- [Problem to solve]
Scan the lines below for the string "Resp". Reply with how many match, and no other words.
══ Provided data
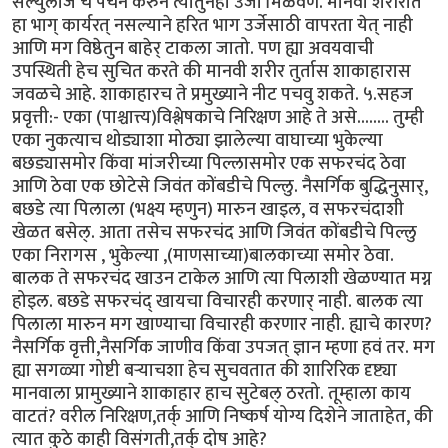
सेल्युलोज चे पचन करुन त्यातुनही उर्जा मिळवणे. मानवी शरीरात
हा भाग् कार्यरत् नसल्याने हरित भाग उर्जेसाठी वापरता येत् नाही
आणि मग विष्ठेतुन बाहेर् टाकला जातो. पण ह्या अवयवाची
उपस्थिती हेच सुचित करते की मानवी शरीर तुर्तास शाकाहारास
जवळचे आहे. शाकाहारच ते प्रमुख्याने नीट पचवु शकते. ५.सहज
प्रवृत्ती:- एका (पाश्चात्त्य)विश्लेषकाचे निरिक्षण आहे ते असे........ तुम्ही
एका नुकत्याच थोड्याशा मोठ्या झालेल्या वाघाच्या भुकेल्या
बछड्यासमोर किंवा मांजरीच्या पिल्लासमोर एक सफरचंद ठेवा
आणि ठेवा एक छोटेसे जिवंत कोंबडीचे पिल्लु. नैसर्गिक बुद्धिनुसार्,
बछडे त्या पिलाला (भक्ष्य म्हणुन) मारुन खाइल, व सफरचंदाशी
खेळत बसेल्. आता तसेच सफरचंद आणि जिवंत कोंबडीचे पिल्लु
एका निरागस , भुकेल्या ,(माणसाच्या)बालकाच्या समोर ठेवा.
बालक ते सफरचंद खाउन टाकेल आणि त्या पिलाशी खेळण्यात मग्न
होइल. बछडे सफरचंद् खायचा विचारही करणार् नाही. बालक त्या
पिलाला मारुन मग खाण्याचा विचारही करणार नाही. ह्याचे कारण?
नैसर्गिक वृत्ती,नैसर्गिक जाणीव किंवा उपजत् ज्ञान म्हणा हवं तर. मग
ह्या सगळ्या गोष्टी बर्‍याचशा हेच सुचवतात की शारिरिक दृष्ट्या
मानवाला प्रामुख्याने शाकाहार हाच सुटेबल् ठरतो. तूम्हाला काय
वाटतं? वरील निरिक्षण,तर्क् आणि निष्कर्ष योग्य दिशेने जाताहेत, की
त्यात कुठे काही विसंगती,तर्क् दोष आहे?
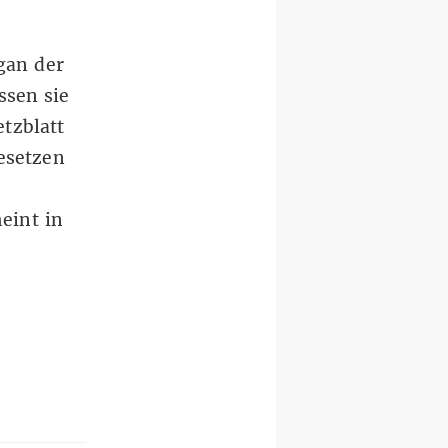
gan der
ssen sie
tzblatt
esetzen
eint in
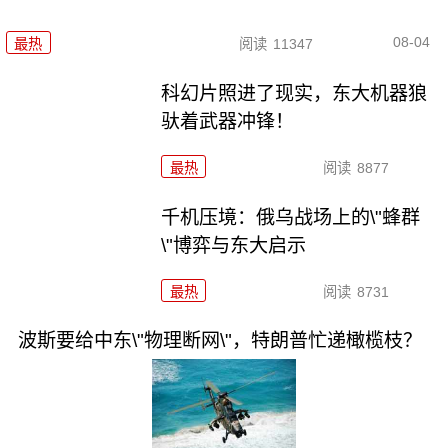
08-04
最热
阅读
11347
科幻片照进了现实，东大机器狼
驮着武器冲锋！
最热
阅读
8877
千机压境：俄乌战场上的\"蜂群
\"博弈与东大启示
最热
阅读
8731
波斯要给中东\"物理断网\"，特朗普忙递橄榄枝？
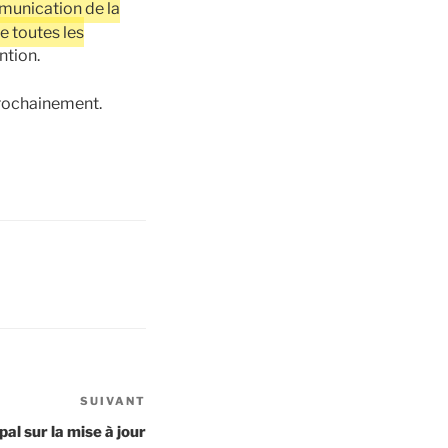
unication de la
e toutes les
ntion.
prochainement.
SUIVANT
Article
suivant
al sur la mise à jour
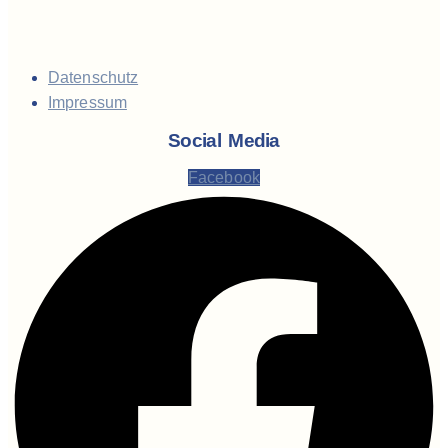
Datenschutz
Impressum
Social Media
Facebook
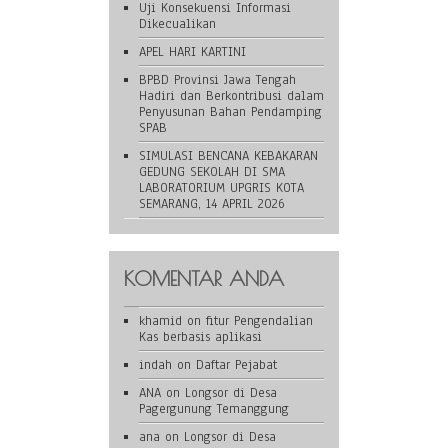
Uji Konsekuensi Informasi
Dikecualikan
APEL HARI KARTINI
BPBD Provinsi Jawa Tengah
Hadiri dan Berkontribusi dalam
Penyusunan Bahan Pendamping
SPAB
SIMULASI BENCANA KEBAKARAN
GEDUNG SEKOLAH DI SMA
LABORATORIUM UPGRIS KOTA
SEMARANG, 14 APRIL 2026
KOMENTAR ANDA
khamid
on
fitur Pengendalian
Kas berbasis aplikasi
indah
on
Daftar Pejabat
ANA
on
Longsor di Desa
Pagergunung Temanggung
ana
on
Longsor di Desa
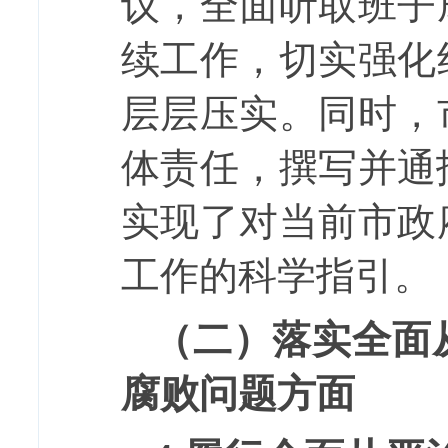
议，全面听取班子
续工作，切实强化
层层压实。同时，
体责任，撰写并通
实现了对当前市政
工作的科学指引。
（二）落实全面
腐败问题方面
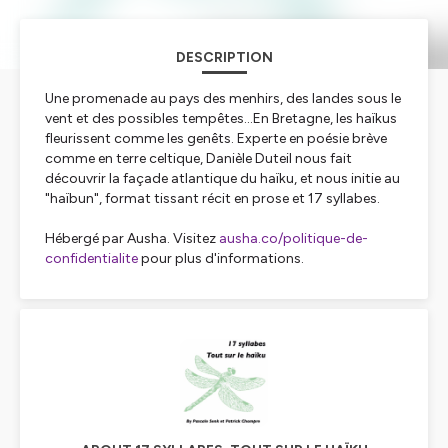
DESCRIPTION
Une promenade au pays des menhirs, des landes sous le
vent et des possibles tempêtes...En Bretagne, les haïkus
fleurissent comme les genêts. Experte en poésie brève
comme en terre celtique, Danièle Duteil nous fait
découvrir la façade atlantique du haïku, et nous initie au
"haïbun", format tissant récit en prose et 17 syllabes.
Hébergé par Ausha. Visitez
ausha.co/politique-de-
confidentialite
pour plus d'informations.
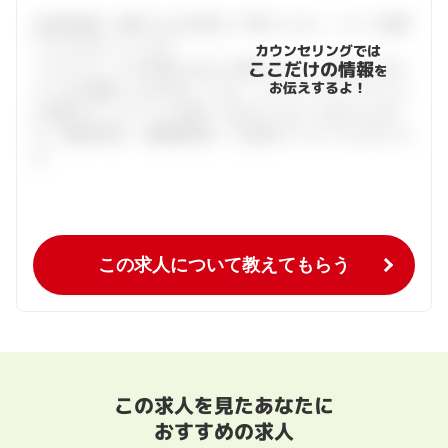
会員登録後、面談できる日程をご予約ください。すべて無料
でフルサポートします。
カウンセリングでは
ここだけの情報
ハタラクティブが企業とあなたの間に立って、あなたに向い
を
お伝えするよ！
ている仕事探しをお手伝いします。キャリアアドバイザーと
の個別カウンセリングを通してあなたにあった求人をご紹
介。面接対策や、履歴書添削、入社後のフォローまで行いま
す。
この求人について教えてもらう
この求人を見たあなたに
おすすめの求人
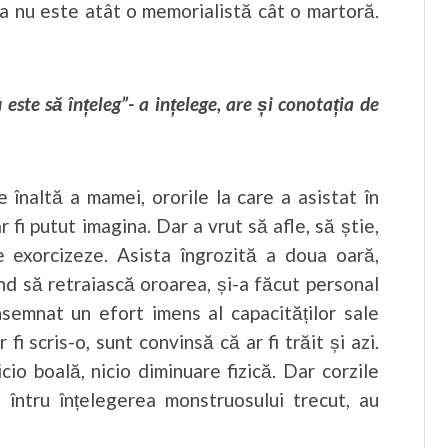
ma nu este atât o memorialistă cât o martoră.
este să înțeleg”- a ințelege, are și conotația de
e înaltă a mamei, ororile la care a asistat în
r fi putut imagina. Dar a vrut să afle, să știe,
e exorcizeze. Asista îngrozită a doua oară,
ând să retraiască oroarea, și-a făcut personal
nsemnat un efort imens al capacităților sale
fi scris-o, sunt convinsă că ar fi trăit și azi.
cio boală, nicio diminuare fizică. Dar corzile
re întru înțelegerea monstruosului trecut, au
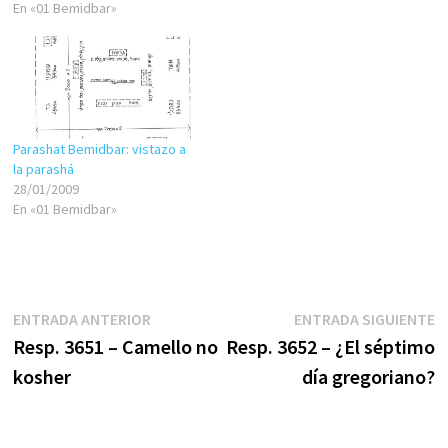
En «01 Bemidbar»
Parashat Bemidbar: vistazo a
la parashá
28/01/2009
En «01 Bemidbar»
Navegación
Entrada
E
ENTRADA ANTERIOR
ENTRADA SIGUIENTE
anterior:
s
Resp. 3651 – Camello no
Resp. 3652 – ¿El séptimo
de
kosher
día gregoriano?
entradas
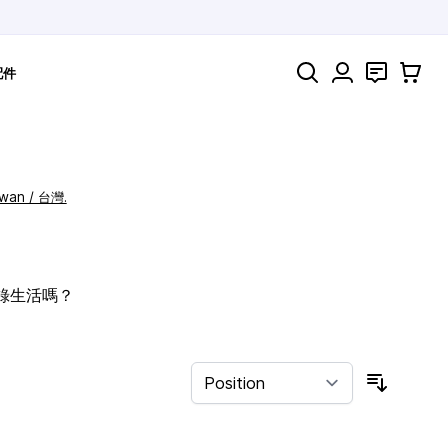
Search
聯絡
購物車
配件
iwan / 台灣.
記錄生活嗎？
Sort By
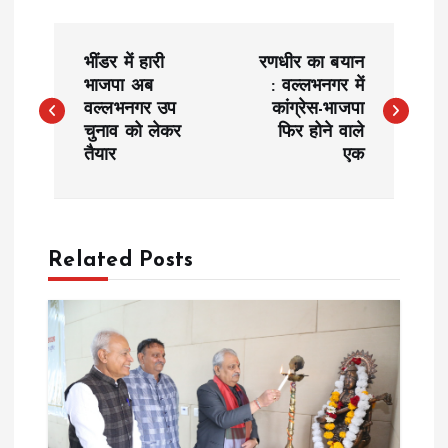
P
भींडर में हारी
रणधीर का बयान
o
भाजपा अब
: वल्लभनगर में
वल्लभनगर उप
कांग्रेस-भाजपा
चुनाव को लेकर
फिर होने वाले
s
तैयार
एक
t
n
Related Posts
a
v
i
g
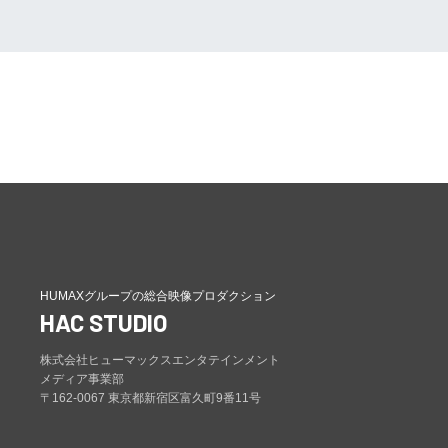
HUMAXグループの総合映像プロダクション
HAC STUDIO
株式会社ヒューマックスエンタテインメント
メディア事業部
〒162-0067 東京都新宿区富久町9番11号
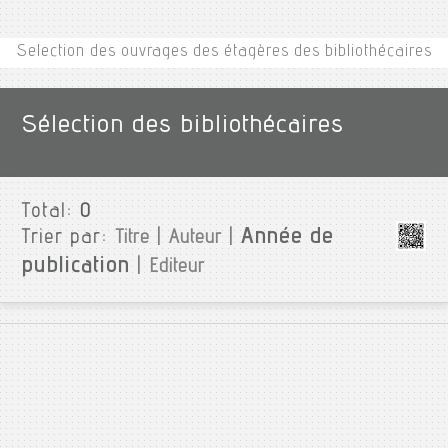
Selection des ouvrages des étagères des bibliothécaires
Sélection des bibliothécaires
Total:
0
Année de
Trier par:
Titre
|
Auteur
|
publication
|
Editeur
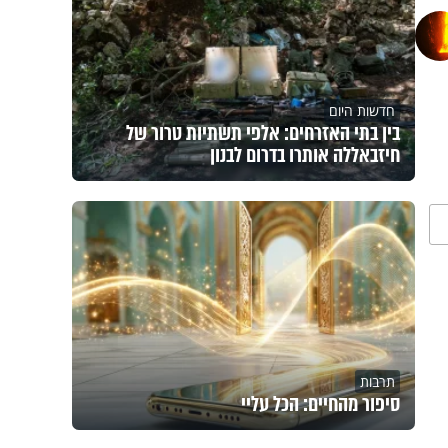
חדשות היום
בין בתי האזרחים: אלפי תשתיות טרור של
חיזבאללה אותרו בדרום לבנון
תרבות
סיפור מהחיים: הכל עליי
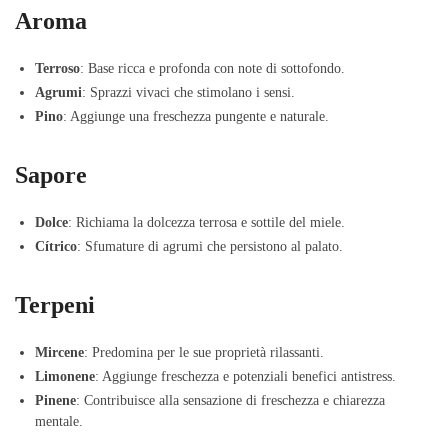
Aroma
Terroso
: Base ricca e profonda con note di sottofondo.
Agrumi
: Sprazzi vivaci che stimolano i sensi.
Pino
: Aggiunge una freschezza pungente e naturale.
Sapore
Dolce
: Richiama la dolcezza terrosa e sottile del miele.
Cítrico
: Sfumature di agrumi che persistono al palato.
Terpeni
Mircene
: Predomina per le sue proprietà rilassanti.
Limonene
: Aggiunge freschezza e potenziali benefici antistress.
Pinene
: Contribuisce alla sensazione di freschezza e chiarezza
mentale.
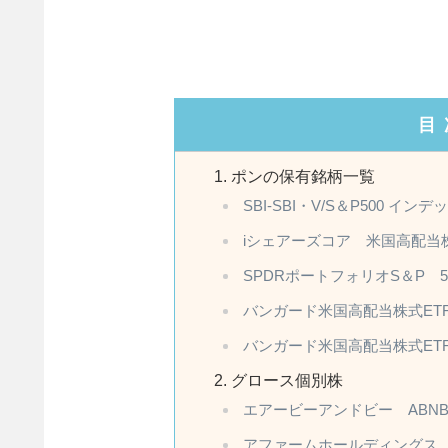
目
ポンの保有銘柄一覧
SBI-SBI・V/S＆P500 イ
iシェアーズコア 米国高配当株
SPDRポートフォリオS＆P 5
バンガード米国高配当株式ETF
バンガード米国高配当株式ETF
グロース個別株
エアービーアンドビー ABN
アファームホールディングス 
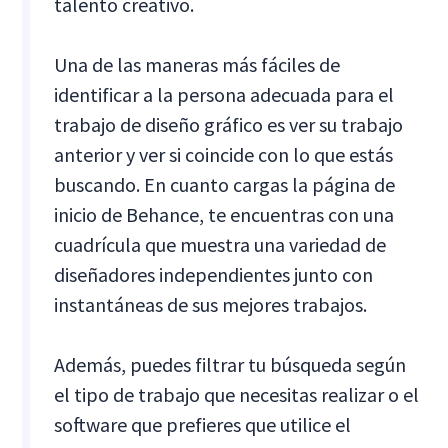
talento creativo.
Una de las maneras más fáciles de
identificar a la persona adecuada para el
trabajo de diseño gráfico es ver su trabajo
anterior y ver si coincide con lo que estás
buscando. En cuanto cargas la página de
inicio de Behance, te encuentras con una
cuadrícula que muestra una variedad de
diseñadores independientes junto con
instantáneas de sus mejores trabajos.
Además, puedes filtrar tu búsqueda según
el tipo de trabajo que necesitas realizar o el
software que prefieres que utilice el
════
- [Solution for this exercise]
2